LMAO! She'd be mighty PO'd at me! :lol: Maybe she'll roll it. But it would still probably end up being my fault.


----------



## amf (Aug 12, 2010)

One word of advice... don't call those things you hold in your hands to propel the boat "oars"... its a mark of a real gaper! :-D


----------



## SkiDork (Aug 12, 2010)

amf said:


> One word of advice... don't call those things you hold in your hands to propel the boat "oars"... its a mark of a real gaper! :-D



Thank you sir may I have another


----------



## bigbog (Aug 12, 2010)

Nice Glenn!    ...drjeff's _rolling_ first weekend out......rotfl...  With any form of plastic, if you want a hull that won't oilcan, it's usually made as a sandwich of materials = heavy to lift = one reason for many composite boat's pricing.

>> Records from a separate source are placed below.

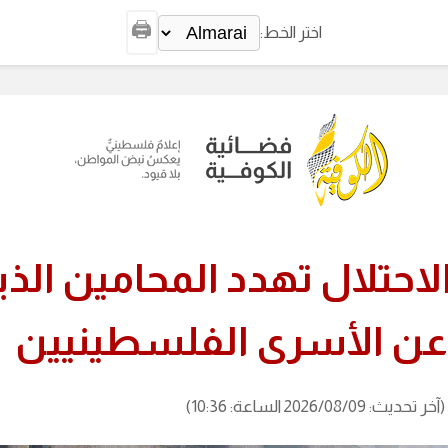
🖨️
اختر الخط:
حتلال تهدد المحامين الذي
عن الأسرى الفلسطينيين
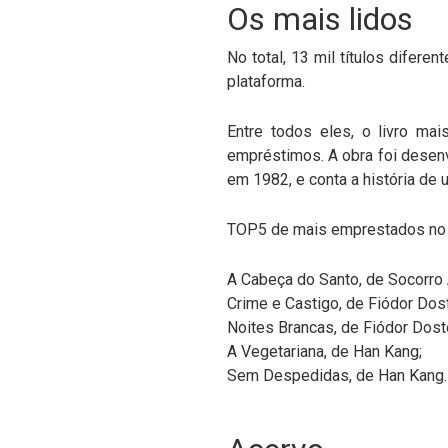
Os mais lidos
No total, 13 mil títulos difer
plataforma.
Entre todos eles, o livro mai
empréstimos. A obra foi desenv
em 1982, e conta a história de
TOP5 de mais emprestados no 
A Cabeça do Santo, de Socorro A
Crime e Castigo, de Fiódor Dost
Noites Brancas, de Fiódor Dost
A Vegetariana, de Han Kang;
Sem Despedidas, de Han Kang.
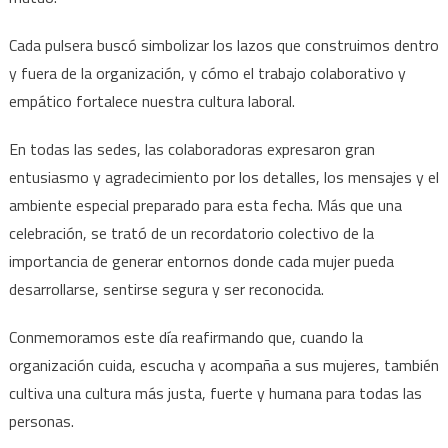
Cada pulsera buscó simbolizar los lazos que construimos dentro
y fuera de la organización, y cómo el trabajo colaborativo y
empático fortalece nuestra cultura laboral.
En todas las sedes, las colaboradoras expresaron gran
entusiasmo y agradecimiento por los detalles, los mensajes y el
ambiente especial preparado para esta fecha. Más que una
celebración, se trató de un recordatorio colectivo de la
importancia de generar entornos donde cada mujer pueda
desarrollarse, sentirse segura y ser reconocida.
Conmemoramos este día reafirmando que, cuando la
organización cuida, escucha y acompaña a sus mujeres, también
cultiva una cultura más justa, fuerte y humana para todas las
personas.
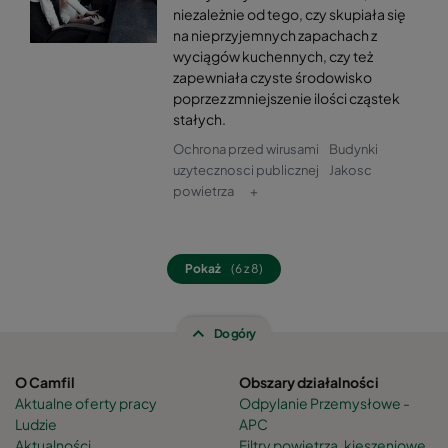
niezależnie od tego, czy skupiała się
na nieprzyjemnych zapachach z
wyciągów kuchennych, czy też
zapewniała czyste środowisko
poprzez zmniejszenie ilości cząstek
stałych.
Ochrona przed wirusami
Budynki
uzytecznosci publicznej
Jakosc
powietrza
+
Pokaż
(6 z 8)
Do góry
O Camfil
Obszary działalności
Aktualne oferty pracy
Odpylanie Przemysłowe -
Ludzie
APC
Aktualności
Filtry powietrza, kieszeniowe,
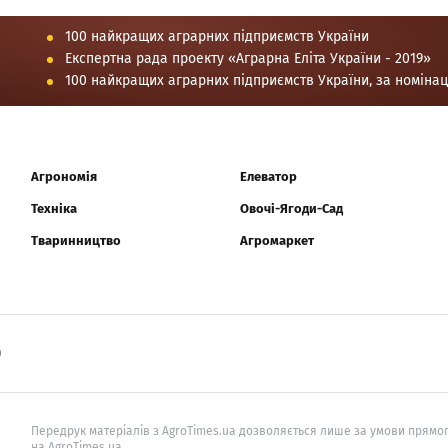
100 найкращих аграрних підприємств України
Експертна рада проекту «Аграрна Еліта України - 2019»
100 найкращих аграрних підприємств України, за номіна
Агрономія
Елеватор
Техніка
Овочі-Ягоди-Сад
Тваринництво
Агромаркет
0
Передрук матеріалів з AgroTimes.ua дозволяється лише за умови прямог
на AgroTimes.ua.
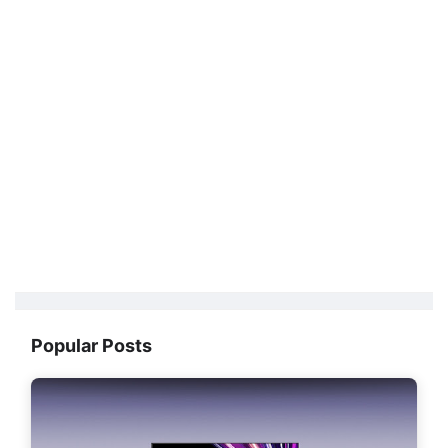
Popular Posts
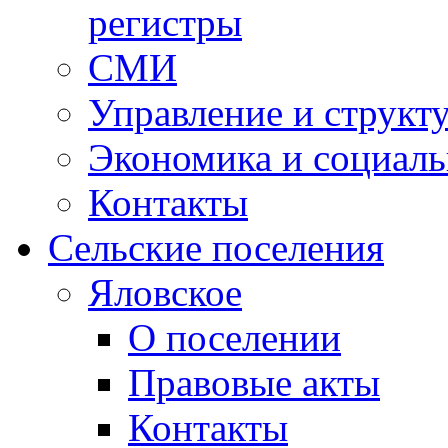
регистры
СМИ
Управление и структ
Экономика и социаль
Контакты
Сельские поселения
Яловское
О поселении
Правовые акты
Контакты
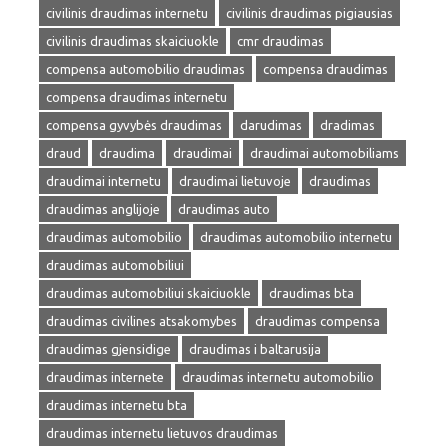
civilinis draudimas internetu
civilinis draudimas pigiausias
civilinis draudimas skaiciuokle
cmr draudimas
compensa automobilio draudimas
compensa draudimas
compensa draudimas internetu
compensa gyvybės draudimas
darudimas
dradimas
draud
draudima
draudimai
draudimai automobiliams
draudimai internetu
draudimai lietuvoje
draudimas
draudimas anglijoje
draudimas auto
draudimas automobilio
draudimas automobilio internetu
draudimas automobiliui
draudimas automobiliui skaiciuokle
draudimas bta
draudimas civilines atsakomybes
draudimas compensa
draudimas gjensidige
draudimas i baltarusija
draudimas internete
draudimas internetu automobilio
draudimas internetu bta
draudimas internetu lietuvos draudimas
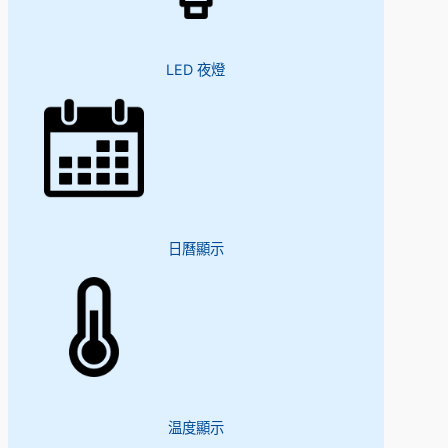
LED 夜燈
日曆顯示
温度顯示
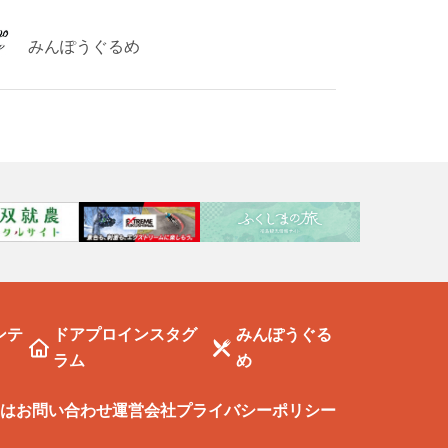
みんぽうぐるめ
ンテ
ドアプロインスタグ
みんぽうぐる
ラム
め
は
お問い合わせ
運営会社
プライバシーポリシー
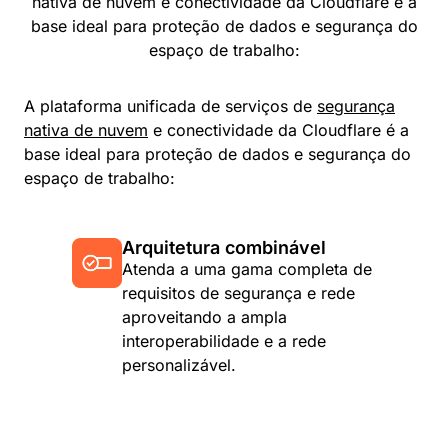
nativa de nuvem e conectividade da Cloudflare é a
base ideal para proteção de dados e segurança do
espaço de trabalho:
A plataforma unificada de serviços de
segurança
nativa de nuvem
e conectividade da Cloudflare é a
base ideal para proteção de dados e segurança do
espaço de trabalho:
Arquitetura combinável
Atenda a uma gama completa de
requisitos de segurança e rede
aproveitando a ampla
interoperabilidade e a rede
personalizável.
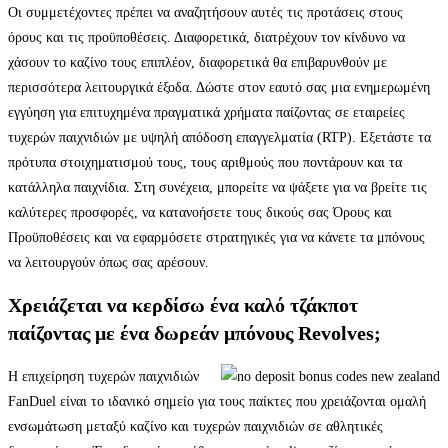
Οι συμμετέχοντες πρέπει να αναζητήσουν αυτές τις προτάσεις στους
όρους και τις προϋποθέσεις. Διαφορετικά, διατρέχουν τον κίνδυνο να
χάσουν το καζίνο τους επιπλέον, διαφορετικά θα επιβαρυνθούν με
περισσότερα λειτουργικά έξοδα. Δώστε στον εαυτό σας μια ενημερωμένη
εγγύηση για επιτυχημένα πραγματικά χρήματα παίζοντας σε εταιρείες
τυχερών παιχνιδιών με υψηλή απόδοση επαγγελματία (RTP). Εξετάστε τα
πρότυπα στοιχηματισμού τους, τους αριθμούς που ποντάρουν και τα
κατάλληλα παιχνίδια. Στη συνέχεια, μπορείτε να ψάξετε για να βρείτε τις
καλύτερες προσφορές, να κατανοήσετε τους δικούς σας Όρους και
Προϋποθέσεις και να εφαρμόσετε στρατηγικές για να κάνετε τα μπόνους
να λειτουργούν όπως σας αρέσουν.
Χρειάζεται να κερδίσω ένα καλό τζάκποτ
παίζοντας με ένα δωρεάν μπόνους Revolves;
Η επιχείρηση τυχερών παιχνιδιών
FanDuel είναι το ιδανικό σημείο για τους παίκτες που χρειάζονται ομαλή
ενσωμάτωση μεταξύ καζίνο και τυχερών παιχνιδιών σε αθλητικές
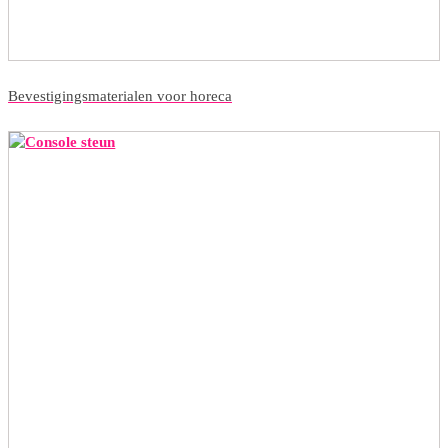
Bevestigingsmaterialen voor horeca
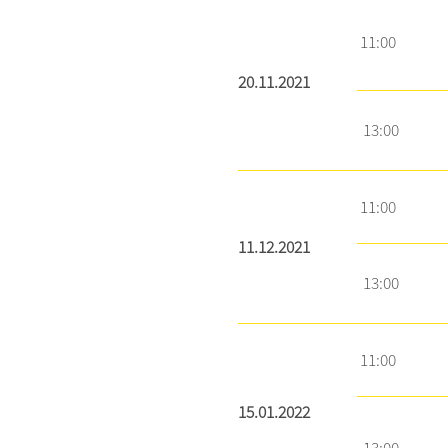
11:00
20.11.2021
13:00
11:00
11.12.2021
13:00
11:00
15.01.2022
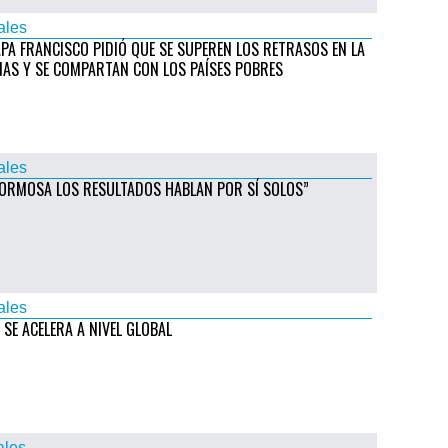
ales
PAPA FRANCISCO PIDIÓ QUE SE SUPEREN LOS RETRASOS EN LA
NAS Y SE COMPARTAN CON LOS PAÍSES POBRES
ales
FORMOSA LOS RESULTADOS HABLAN POR SÍ SOLOS”
ales
SE ACELERA A NIVEL GLOBAL
ales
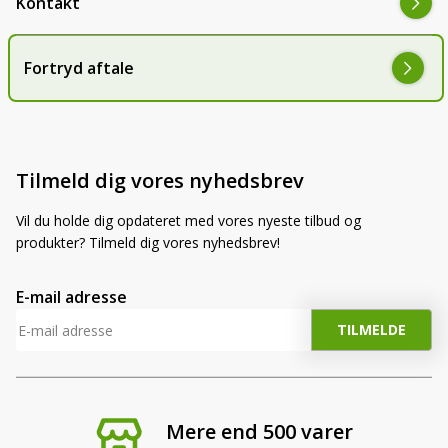
Kontakt
Fortryd aftale
Tilmeld dig vores nyhedsbrev
Vil du holde dig opdateret med vores nyeste tilbud og
produkter? Tilmeld dig vores nyhedsbrev!
E-mail adresse
Mere end 500 varer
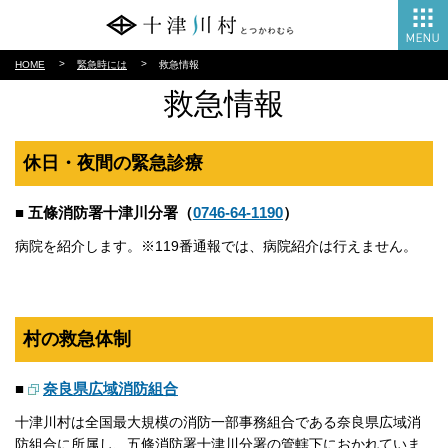
HOME
緊急時には
救急情報
救急情報
休日・夜間の緊急診療
■ 五條消防署十津川分署（
0746-64-1190
）
病院を紹介します。※119番通報では、病院紹介は行えません。
村の救急体制
■
奈良県広域消防組合
十津川村は全国最大規模の消防一部事務組合である奈良県広域消
防組合に所属し、五條消防署十津川分署の管轄下におかれていま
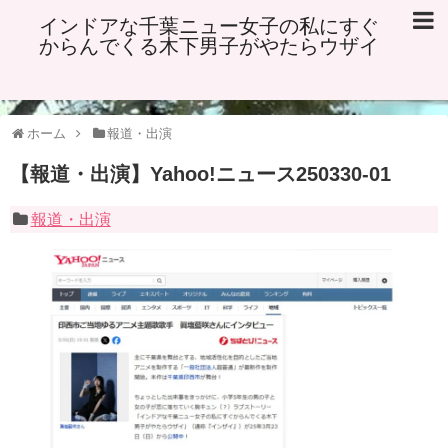
インドアな千葉ニュー女子の私にすぐ
からんでくる木下男子がやたらウザイ
ホーム
報道・出演
【報道・出演】Yahoo!ニュース250330-01
報道・出演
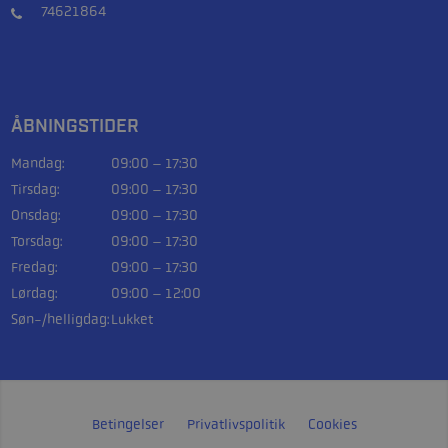
74621864
ÅBNINGSTIDER
Mandag:
09:00 – 17:30
Tirsdag:
09:00 – 17:30
Onsdag:
09:00 – 17:30
Torsdag:
09:00 – 17:30
Fredag:
09:00 – 17:30
Lørdag:
09:00 – 12:00
Søn-/helligdag:
Lukket
Betingelser
Privatlivspolitik
Cookies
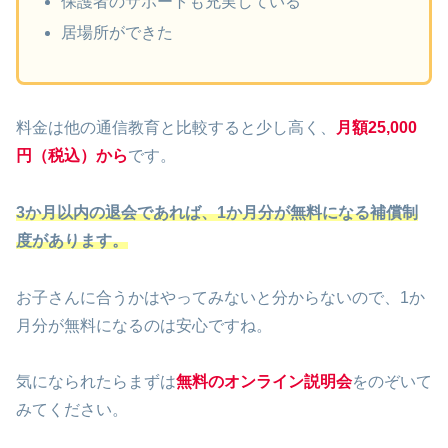
保護者のサポートも充実している
居場所ができた
料金は他の通信教育と比較すると少し高く、
月額25,000
円（税込）から
です。
3か月以内の退会であれば、1か月分が無料になる補償制
度があります。
お子さんに合うかはやってみないと分からないので、1か
月分が無料になるのは安心ですね。
気になられたらまずは
無料のオンライン説明会
をのぞいて
みてください。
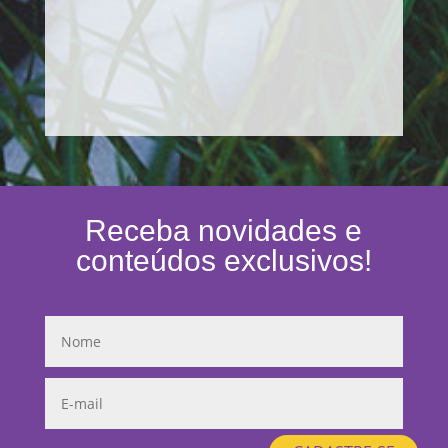
Receba novidades e
conteúdos exclusivos!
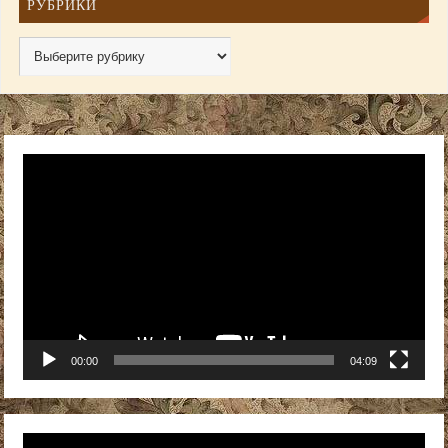
РУБРИКИ
Видеоплеер
00:00
04:09
Видеоплеер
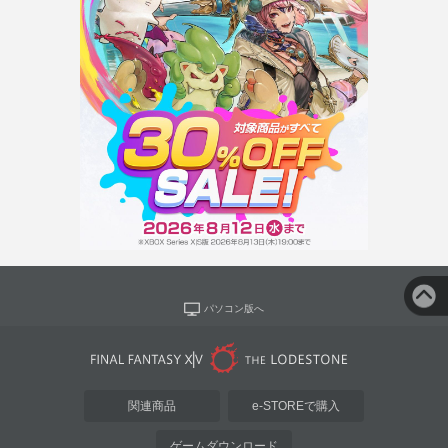
パソコン版へ
関連商品
e-STOREで購入
ゲームダウンロード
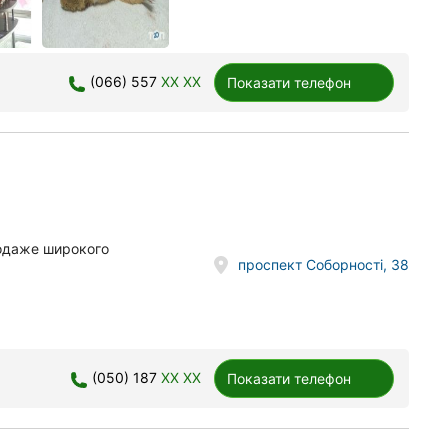
(066) 557
XX XX
Показати телефон
родаже широкого
проспект Соборності, 38
(050) 187
XX XX
Показати телефон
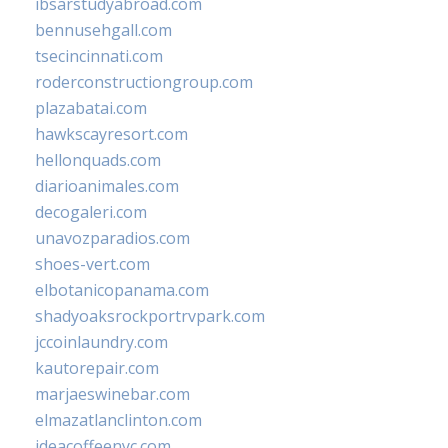
ibsarstudyabroad.com
bennusehgall.com
tsecincinnati.com
roderconstructiongroup.com
plazabatai.com
hawkscayresort.com
hellonquads.com
diarioanimales.com
decogaleri.com
unavozparadios.com
shoes-vert.com
elbotanicopanama.com
shadyoaksrockportrvpark.com
jccoinlaundry.com
kautorepair.com
marjaeswinebar.com
elmazatlanclinton.com
ideacoffeenyc.com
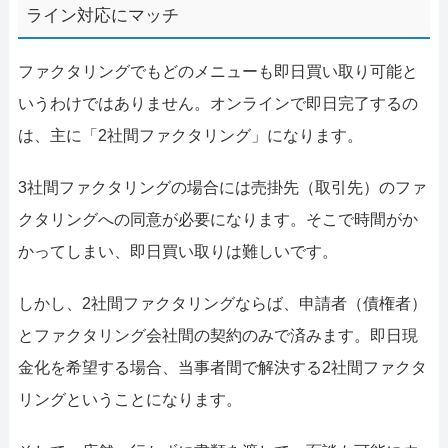
ライン対応にマッチ
ファクタリングでもどのメニューも即日買い取り可能と
いうわけではありません。オンラインで即日完了するの
は、主に「2社間ファクタリング」になります。
3社間ファクタリングの場合には売掛先（取引先）のファ
クタリングへの同意が必要になります。そこで時間がか
かってしまい、即日買い取りは難しいです。
しかし、2社間ファクタリングならば、申請者（債権者）
とファクタリング会社間の契約のみで済みます。即日現
金化を希望する場合、当事者間で解決する2社間ファクタ
リングということになります。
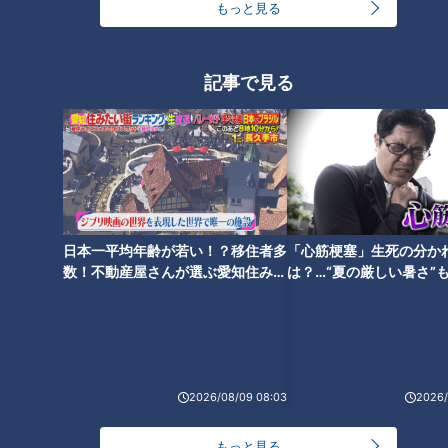
もっと見る
記事で見る
【お花見のん兵衛】小高アナ参
【切り抜きみてちょ】若狭アナ
戦！スタジオに桜を飾ったら夏
が実況の際に意識しているの
目アナから名言が生まれました
は…？ #ドラゴンズ #若狭アナ
#榊原アナ #中村アナ #中日ドラ
ゴンズ
日本一平均年齢が若い！？移住者多
「心筋梗塞」生死の分か
数！不動産屋さんが選ぶ愛知住みた
は？…“夏の厳しい暑さ”
い街ランキング1位は？
に！発症前のキケンなサ
まもなく1年！新人アナ4人が活
法
鳥取から絶品「鳥取和牛」を生
躍したみてちょ動画を集めてみ
中継！ギャラクシー賞受賞の地
た その①
元人気アナが食リポ！
2026/08/09 08:03
2026/
もっと見る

Use the two-wheeled carts..the cart can handle one end...just picking up one end and pulling is nice over carrying the old fashioned way if you're not experienced at that.  Really makes extinct the "Thank you sir may I have another"..lol.  
The weight makes the canoe worthwhile in the water = it's not a slow barge!
Keep your upperbody over the keelline and stay loose in the hips..   I think you'll find the boat a lot more quiet(stable) that in order to paddle tandem with Mrs....pick up some ½" to 1" med. density pieces of foam for the both of you to kneel on = getting weight lower will add a lot of stability when paddling.  The painful part of kneeling is not getting some foam ankle blocks to rest on.  Just placing shoe/sandal toes on hull floor when kneeling is a killer on one's feet...that's where the pain resides that everyone relates to kneeling.   One whole block of thin foam with both kneeling pads and ankle blocks glued on is great...it's just one piece of foam to carry, just throw the darn thing in, step in, and paddle away..
Once you two get comfortable in it....you'll enjoy it.  Fwiw..it's also a good length to paddle solo.  
Sorry about rambling..I do a little teaching...fwiw(lol)(not my lifelong goal..lol, but started eons ago).  Aside from getting your paddling strokes together(ie traveling in straight line)....that's just about it


----------



## Glenn (Aug 13, 2010)

No rambling at all bigbog...those are some great tips! I appreciate it.


----------



## wa-loaf (Aug 13, 2010)

Glenn said:


> No rambling at all bigbog...those are some great tips! I appreciate it.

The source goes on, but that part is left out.